Vícam es feo, pero tiene buen lejos. Si uno lo observa a la distancia, digamos desde lo alto del Cerro Omteme, es un lugar hermoso. Desde ese mirador (como les consta a muchos viajeros que por aquí han pasado), el verde intenso de sus árboles, como de fantasía, resalta en el marco de un vallecito de ensueño que se prolonga hasta una cordillera de montañas que de lejos parecen azules. De cerca, en cambio, es un pueblo feo, polvoriento y reseco, de calles retorcidas y casas construidas con una arquitectura sin gracia.
Un día, un destacado académico me oyó hablar de Vícam y me dijo que lo quería conocer. Cuando íbamos pasando Oroz, me preguntó intrigado si era cierto que era el pueblo más feo del mundo.
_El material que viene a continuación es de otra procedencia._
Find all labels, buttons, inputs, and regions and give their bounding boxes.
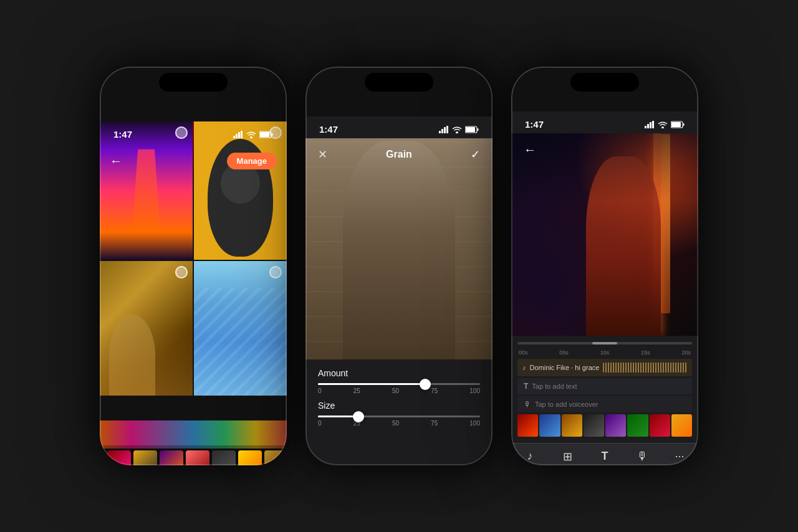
phone-1-content: 1:47 ← Manage [100,121,287,465]
amount-ticks: 0 25 50 75 100 [318,387,480,394]
music-track-name: Dominic Fike · hi grace [530,364,600,371]
photo-cell-sky[interactable] [194,261,287,396]
svg-rect-3 [241,131,243,138]
thumb-4[interactable] [186,450,209,465]
more-label: More [673,465,687,465]
status-bar-3: 1:47 [511,112,698,133]
svg-rect-6 [272,133,273,136]
waveform [603,363,687,373]
thumb-1[interactable] [107,450,131,465]
tick-100: 100 [469,387,480,394]
person-silhouette-2 [343,141,455,359]
signal-icon [233,131,243,138]
manage-button[interactable]: Manage [227,153,277,169]
status-icons-2 [439,126,479,133]
ruler-20s: 20s [681,349,691,356]
svg-rect-14 [645,126,647,128]
phone-1: 1:47 ← Manage [100,67,287,465]
voiceover-placeholder: Tap to add voiceover [535,401,598,408]
signal-icon-2 [439,126,449,133]
toolbar-voiceover[interactable]: 🎙 Voiceover [623,447,661,465]
text-placeholder: Tap to add text [532,382,577,390]
size-label: Size [318,401,480,411]
status-bar-2: 1:47 [305,116,493,138]
svg-rect-2 [238,132,240,138]
size-slider-track[interactable] [318,416,480,417]
clip-2[interactable] [539,414,560,437]
close-button[interactable]: ✕ [318,148,327,161]
voiceover-track[interactable]: 🎙 Tap to add voiceover [517,396,692,412]
svg-rect-13 [478,128,479,131]
back-button-1[interactable]: ← [110,154,122,168]
timeline-drag-bar[interactable] [517,342,692,344]
clip-8[interactable] [671,414,692,437]
more-icon: ··· [675,450,684,463]
car-silhouette [109,315,156,396]
svg-rect-9 [444,127,446,133]
voiceover-icon: 🎙 [637,450,648,463]
sliders-section: Amount 0 25 50 75 100 Size [305,359,493,427]
ruler-10s: 10s [600,349,610,356]
clip-7[interactable] [650,414,670,437]
voiceover-label: Voiceover [628,465,656,465]
back-button-3[interactable]: ← [524,143,536,157]
battery-icon-3 [671,121,685,128]
clip-1[interactable] [517,414,538,437]
toolbar-clips[interactable]: ⊞ Clips [549,447,586,465]
timeline-handle [592,342,617,344]
music-icon: ♪ [527,450,533,463]
amount-slider-track[interactable] [318,383,480,385]
time-2: 1:47 [319,124,338,135]
status-icons-1 [233,131,273,138]
toolbar-music[interactable]: ♪ Music [511,447,549,465]
thumb-7[interactable] [264,450,287,465]
ruler-15s: 15s [641,349,650,356]
clip-5[interactable] [605,414,626,437]
svg-rect-16 [650,122,651,128]
text-icon: T [524,382,528,391]
select-circle-4 [269,266,282,278]
size-tick-0: 0 [318,420,322,427]
ruler-00s: 00s [519,349,528,356]
toolbar-more[interactable]: ··· More [661,447,698,465]
confirm-button[interactable]: ✓ [471,148,480,161]
svg-rect-8 [441,129,443,133]
size-tick-50: 50 [392,420,399,427]
toolbar-text[interactable]: T Text [586,447,623,465]
signal-icon-3 [645,121,655,128]
svg-rect-10 [446,126,448,133]
tick-50: 50 [392,387,399,394]
phone-2-content: 1:47 ✕ Grain ✓ [305,116,493,465]
size-slider-thumb[interactable] [353,411,364,422]
dynamic-island-3 [570,73,639,92]
time-3: 1:47 [525,119,544,130]
grain-title: Grain [386,149,412,160]
music-track[interactable]: ♪ Dominic Fike · hi grace [517,359,692,376]
text-track[interactable]: T Tap to add text [517,378,692,394]
tick-75: 75 [431,387,438,394]
size-tick-100: 100 [469,420,480,427]
clip-4[interactable] [584,414,604,437]
photo-cell-car[interactable] [100,261,193,396]
svg-rect-7 [439,131,441,133]
tick-0: 0 [318,387,322,394]
svg-rect-17 [652,121,654,128]
amount-label: Amount [318,368,480,378]
battery-icon-2 [465,126,479,133]
select-circle-3 [175,266,188,278]
thumb-3[interactable] [160,450,183,465]
battery-icon [259,131,273,138]
clip-6[interactable] [627,414,648,437]
svg-rect-0 [233,136,235,138]
thumb-2[interactable] [133,450,157,465]
thumb-6[interactable] [238,450,262,465]
clip-3[interactable] [562,414,582,437]
clips-strip [517,414,692,437]
status-bar-1: 1:47 [100,121,287,143]
amount-slider-thumb[interactable] [420,379,431,390]
thumb-5[interactable] [212,450,236,465]
mic-icon: 🎙 [524,400,531,409]
svg-rect-5 [260,132,269,137]
svg-rect-20 [683,123,685,126]
dynamic-island-1 [159,73,228,92]
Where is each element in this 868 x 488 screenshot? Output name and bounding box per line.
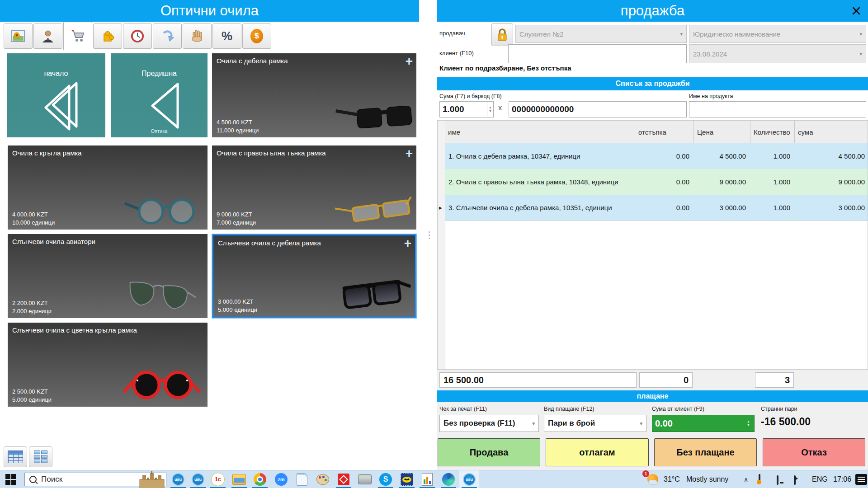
- spinner-up-icon[interactable]: ▲: [489, 106, 492, 109]
- tray-meetnow-icon[interactable]: [794, 476, 796, 484]
- product-tile-aviator-sunglasses[interactable]: Слънчеви очила авиатори 2 200.00 KZT 2.0…: [8, 234, 208, 318]
- lock-button[interactable]: [491, 23, 513, 46]
- product-name-input[interactable]: [689, 101, 866, 117]
- seller-value: Служител №2: [519, 30, 564, 38]
- quantity-value: 1.000: [443, 104, 464, 114]
- row-qty: 1.000: [750, 195, 790, 221]
- taskbar-skype-icon[interactable]: S: [376, 470, 396, 488]
- legal-name-value: Юридическо наименование: [693, 30, 780, 38]
- taskbar-fax-icon[interactable]: [355, 470, 375, 488]
- taskbar-thebat-icon[interactable]: [397, 470, 417, 488]
- taskbar-1c-icon[interactable]: 1с: [208, 470, 228, 488]
- table-row-selected[interactable]: 3. Слънчеви очила с дебела рамка, 10351,…: [445, 195, 868, 221]
- table-gutter: [438, 121, 445, 369]
- receipt-combobox[interactable]: Без проверка (F11) ▾: [439, 415, 539, 432]
- tab-history[interactable]: [123, 23, 152, 49]
- nav-tile-home[interactable]: начало: [7, 53, 105, 137]
- weather-temp[interactable]: 31°C: [664, 470, 680, 488]
- weather-condition[interactable]: Mostly sunny: [686, 470, 728, 488]
- taskbar-zoom-icon[interactable]: zm: [271, 470, 291, 488]
- product-tile-thick-frame-glasses[interactable]: Очила с дебела рамка + 4 500.00 KZT 11.0…: [212, 53, 416, 137]
- client-input[interactable]: [508, 44, 687, 63]
- cancel-button[interactable]: Отказ: [763, 438, 865, 466]
- table-view-button[interactable]: [4, 446, 27, 467]
- product-tile-thick-frame-sunglasses-selected[interactable]: Слънчеви очила с дебела рамка + 3 000.00…: [212, 234, 416, 318]
- payment-type-combobox[interactable]: Пари в брой ▾: [544, 415, 646, 432]
- col-header-price[interactable]: Цена: [694, 121, 750, 143]
- taskbar-chrome-icon[interactable]: [250, 470, 270, 488]
- table-row[interactable]: 1. Очила с дебела рамка, 10347, единици …: [445, 143, 868, 169]
- taskbar-usu-icon[interactable]: usu: [188, 470, 208, 488]
- no-payment-button[interactable]: Без плащане: [654, 438, 757, 466]
- spinner-down-icon[interactable]: ▼: [747, 423, 750, 427]
- tab-undo[interactable]: [153, 23, 182, 49]
- tray-sync-icon[interactable]: [759, 475, 760, 483]
- nav-tile-previous[interactable]: Предишна Оптика: [111, 53, 208, 137]
- screen: Оптични очила: [0, 0, 868, 488]
- product-tile-round-frame-glasses[interactable]: Очила с кръгла рамка 4 000.00 KZT 10.000…: [8, 145, 208, 230]
- tab-hand[interactable]: [183, 23, 212, 49]
- close-icon[interactable]: ×: [846, 0, 866, 22]
- table-row[interactable]: 2. Очила с правоъгълна тънка рамка, 1034…: [445, 169, 868, 195]
- curved-arrow-icon: [160, 29, 174, 43]
- col-header-quantity[interactable]: Количество: [750, 121, 795, 143]
- seller-combobox[interactable]: Служител №2 ▾: [515, 25, 687, 43]
- dollar-icon: $: [250, 29, 263, 43]
- action-center-icon[interactable]: [855, 474, 867, 485]
- taskbar-anydesk-icon[interactable]: [334, 470, 354, 488]
- taskbar-notepad-icon[interactable]: [292, 470, 312, 488]
- chevron-down-icon: ▾: [859, 51, 862, 57]
- start-button[interactable]: [1, 470, 21, 488]
- spinner-down-icon[interactable]: ▼: [489, 109, 492, 113]
- sell-button[interactable]: Продава: [438, 438, 540, 466]
- spinner-up-icon[interactable]: ▲: [747, 420, 750, 423]
- seller-label: продавач: [439, 30, 465, 37]
- product-name: Слънчеви очила с дебела рамка: [218, 239, 400, 247]
- col-header-sum[interactable]: сума: [795, 121, 868, 143]
- defer-button[interactable]: отлагам: [546, 438, 649, 466]
- product-tile-red-round-sunglasses[interactable]: Слънчеви очила с цветна кръгла рамка 2 5…: [8, 323, 208, 407]
- cart-icon: [71, 29, 85, 43]
- clock[interactable]: 17:06: [833, 470, 851, 488]
- product-name: Очила с кръгла рамка: [12, 149, 192, 157]
- tab-discount[interactable]: %: [212, 23, 241, 49]
- legal-name-combobox[interactable]: Юридическо наименование ▾: [689, 25, 866, 43]
- tab-customers[interactable]: [33, 23, 62, 49]
- taskbar-paint-icon[interactable]: [313, 470, 333, 488]
- edge-icon: [442, 473, 455, 486]
- taskbar-explorer-icon[interactable]: [229, 470, 249, 488]
- paint-palette-icon: [316, 474, 329, 485]
- client-sum-input[interactable]: 0.00 ▲ ▼: [652, 415, 755, 432]
- col-header-discount[interactable]: отстъпка: [635, 121, 694, 143]
- tab-photo[interactable]: [4, 23, 33, 49]
- grid-view-button[interactable]: [29, 446, 52, 467]
- tab-payment[interactable]: $: [242, 23, 271, 49]
- taskbar-usu-active-icon[interactable]: usu: [459, 470, 479, 488]
- change-value: -16 500.00: [761, 416, 811, 428]
- search-input[interactable]: Поиск: [24, 473, 166, 486]
- grid-view-icon: [34, 450, 47, 463]
- glasses-image: [122, 190, 206, 228]
- taskbar-report-icon[interactable]: [417, 470, 437, 488]
- folder-icon: [232, 474, 246, 485]
- barcode-input[interactable]: 0000000000000: [509, 101, 687, 117]
- quantity-stepper[interactable]: 1.000 ▲ ▼: [439, 101, 494, 117]
- taskbar-edge-icon[interactable]: [439, 470, 458, 488]
- tab-cart[interactable]: [63, 22, 92, 50]
- product-tile-thin-rect-glasses[interactable]: Очила с правоъгълна тънка рамка + 9 000.…: [212, 145, 416, 230]
- tray-chevron-up-icon[interactable]: ∧: [744, 470, 748, 488]
- tab-addons[interactable]: [93, 23, 122, 49]
- total-sum-display: 16 500.00: [439, 372, 637, 388]
- taskbar-usu-icon[interactable]: usu: [168, 470, 188, 488]
- spinner-arrows[interactable]: ▲ ▼: [487, 102, 493, 117]
- table-header: име отстъпка Цена Количество сума: [445, 121, 868, 144]
- payment-type-value: Пари в брой: [548, 419, 595, 428]
- back-chevron-icon: [141, 80, 186, 130]
- tray-network-icon[interactable]: [777, 476, 778, 484]
- date-combobox[interactable]: 23.08.2024 ▾: [689, 44, 866, 63]
- spinner-arrows[interactable]: ▲ ▼: [745, 415, 751, 432]
- panel-splitter-handle[interactable]: [429, 231, 430, 239]
- col-header-name[interactable]: име: [445, 121, 635, 143]
- lock-icon: [496, 28, 508, 42]
- language-indicator[interactable]: ENG: [812, 470, 828, 488]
En ese momento vi el letrero de la carretera que dice “Pótam” y tuve una revelación: No, le dije, Vícam ocupa el segundo lugar.
Los que queremos a Vícam podemos decir eso y más. Pero si la declaración viniera de un fifí, de un conservador o, por lo menos, de un intelectual orgánico, a lo mejor sí nos íbamos a enojar. Pero (y aquí mis coterráneos no me dejarán mentir) los de Vícam no somos vengativos (la venganza no es lo nuestro), ni rencorosos (no odiamos a nadie) ni mentirosos (no mentimos, no robamos y no traicionamos); así que, aunque nos enojemos, seguramente no pediríamos un linchamiento público del mencionado fifí-conservador. Y no lo haríamos porque, aunque nos agarremos a trompadas con quien lo diga, Vícam seguiría siendo feo, aunque tenga buen lejos.